The answer must be a single number: how many lines below contain "هستند".

Start of Data to process

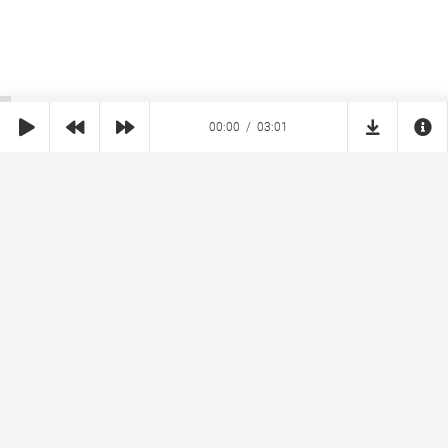
00:00
03:01
SHE
MUZ
Реклама на сайте
Правообладателям
Copyright © 2026 SheMuz.com. Контакт с администрацией:
info@shemuz.com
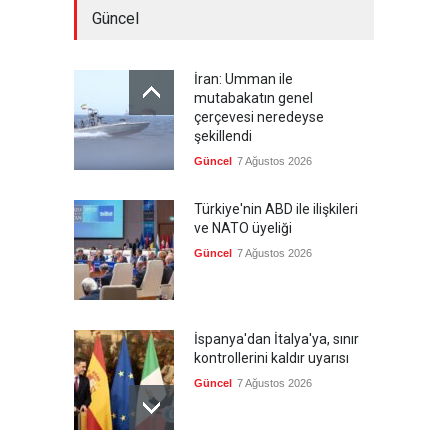
Güncel
İran: Umman ile
mutabakatın genel
çerçevesi neredeyse
şekillendi
Güncel
7 Ağustos 2026
Türkiye'nin ABD ile ilişkileri
ve NATO üyeliği
Güncel
7 Ağustos 2026
İspanya'dan İtalya'ya, sınır
kontrollerini kaldır uyarısı
Güncel
7 Ağustos 2026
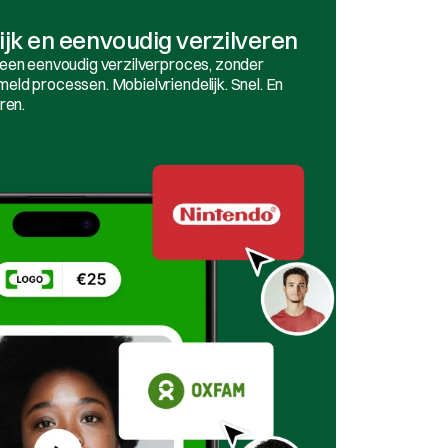
ijk en eenvoudig verzilveren
een eenvoudig verzilverproces, zonder 
ld processen. Mobielvriendelijk. Snel. En 
ren. 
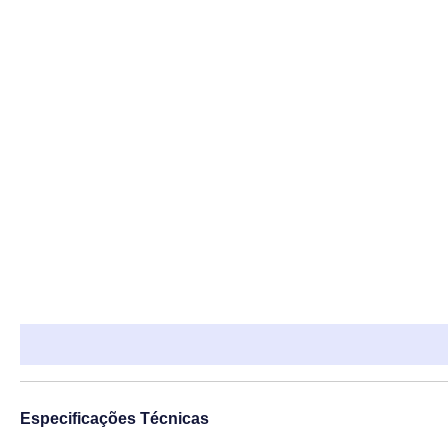
Descrição
Informação adicional
Especificações Técnicas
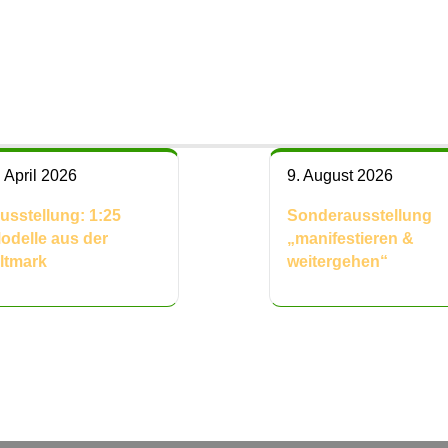
. April 2026
9. August 2026
usstellung: 1:25
Sonderausstellung
odelle aus der
„manifestieren &
ltmark
weitergehen“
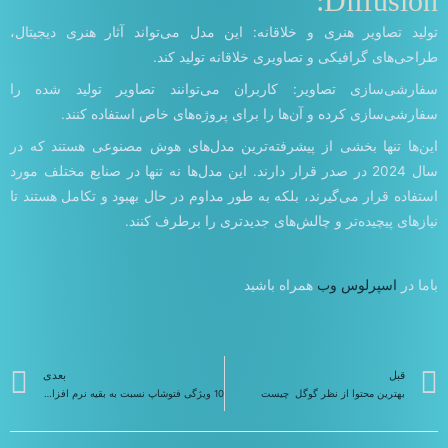
Diffusion:
تولید تصاویر هنری و خلاقانه: این مدل می‌تواند آثار هنری دیجیتال،
طراحی‌های گرافیکی و تصاویری خلاقانه تولید کند.
سفارشی‌سازی تصاویر: کاربران می‌توانند تصاویر تولید شده را
سفارشی‌سازی کرده و آن‌ها را برای پروژه‌های خاص استفاده کنند.
این‌ها تنها بخشی از پیشرفته‌ترین مدل‌های هوش مصنوعی هستند که در
سال 2024 در صدر قرار دارند. این مدل‌ها نه تنها در صنایع مختلف مورد
استفاده قرار می‌گیرند، بلکه به طور مداوم در حال بهبود و تکامل هستند تا
نیازهای پیچیده‌تر و چالش‌های جدیدتری را برطرف کنند.
باما در
اسپرلوس وب
همراه باشید
قبلی
ب
قبل
بعدی
بهترین محتوا از نظر گوگل چیست
10 ویژگی فتوشاپ نسبت به بقیه نرم افزار های ادیت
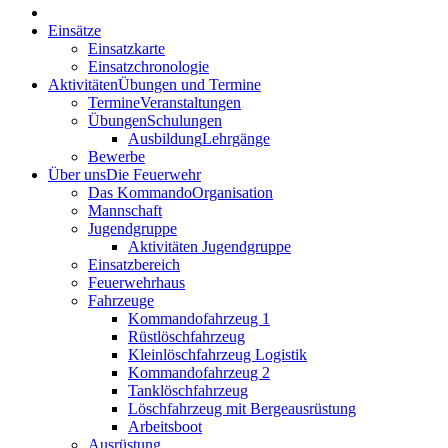
Einsätze
Einsatzkarte
Einsatzchronologie
Aktivitäten
Übungen und Termine
Termine
Veranstaltungen
Übungen
Schulungen
Ausbildung
Lehrgänge
Bewerbe
Über uns
Die Feuerwehr
Das Kommando
Organisation
Mannschaft
Jugendgruppe
Aktivitäten Jugendgruppe
Einsatzbereich
Feuerwehrhaus
Fahrzeuge
Kommandofahrzeug 1
Rüstlöschfahrzeug
Kleinlöschfahrzeug Logistik
Kommandofahrzeug 2
Tanklöschfahrzeug
Löschfahrzeug mit Bergeausrüstung
Arbeitsboot
Ausrüstung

End of Data to process

• [Output of the task]: 2